Que se encuentre en libertad no significa necesariamente un fracaso del régimen penal de minoridad o del penitenciario, sino fundamentalmente de la evidente ineficacia de un sistema de encarcelamiento o aseguramiento tutelar que tenga en cuenta la reiterancia en delitos de violencia como factor impeditivo para el otorgamiento de excarcelaciones. En este sentido, hoy también se dividen las aguas, precisamente entre términos como reincidencia y reiterancia. Es un tema del derecho procesal. De la ley y de la interpretación que los jueces hacen de ella. Garantizar los derechos de un detenido no significa renunciar al cumplimiento de los deberes a los que están obligadas las autoridades políticas, policiales y judiciales ante el delito. El mal funcionamiento del sistema reeducador de los institutos de menores o de las cárceles no puede actuar como excusa para que los jueces dejen en libertad a personas, menores o no, cuyo comportamiento resulta, más allá de la existencia o no de condenas firmes, una incuestionable evidencia de la elección del delito como medio de vida con el peligro social que ello representa. La vida de muchos está en juego.

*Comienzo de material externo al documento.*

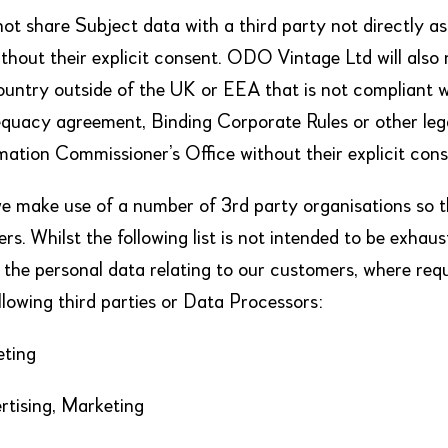
ot share Subject data with a third party not directly as
ithout their explicit consent. ODO Vintage Ltd will also
country outside of the UK or EEA that is not compliant w
equacy agreement, Binding Corporate Rules or other leg
mation Commissioner’s Office without their explicit cons
 make use of a number of 3rd party organisations so t
rs. Whilst the following list is not intended to be exha
s the personal data relating to our customers, where requi
ollowing third parties or Data Processors:
eting
rtising, Marketing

Los países limítrofes y gran parte de las legislaciones del mundo establecen regímenes donde la imputabilidad rige a partir de los 13 o 14 años. Identificar a la sociedad como la responsable última del mal no releva al menor de su culpabilidad ni de la necesidad de remediarla por el bien suyo propio, para protección de las víctimas del delito y de la comunidad toda. Ha llegado el momento de plantear un debate serio y responsable, desprovisto de ideologías, que considere las graves condiciones de peligrosidad de quienes sin ningún respeto por la vida, tanto propia como ajena, cometen delitos de toda índole. Revisar el régimen penal juvenil será también parte de la tarea que queda por delante.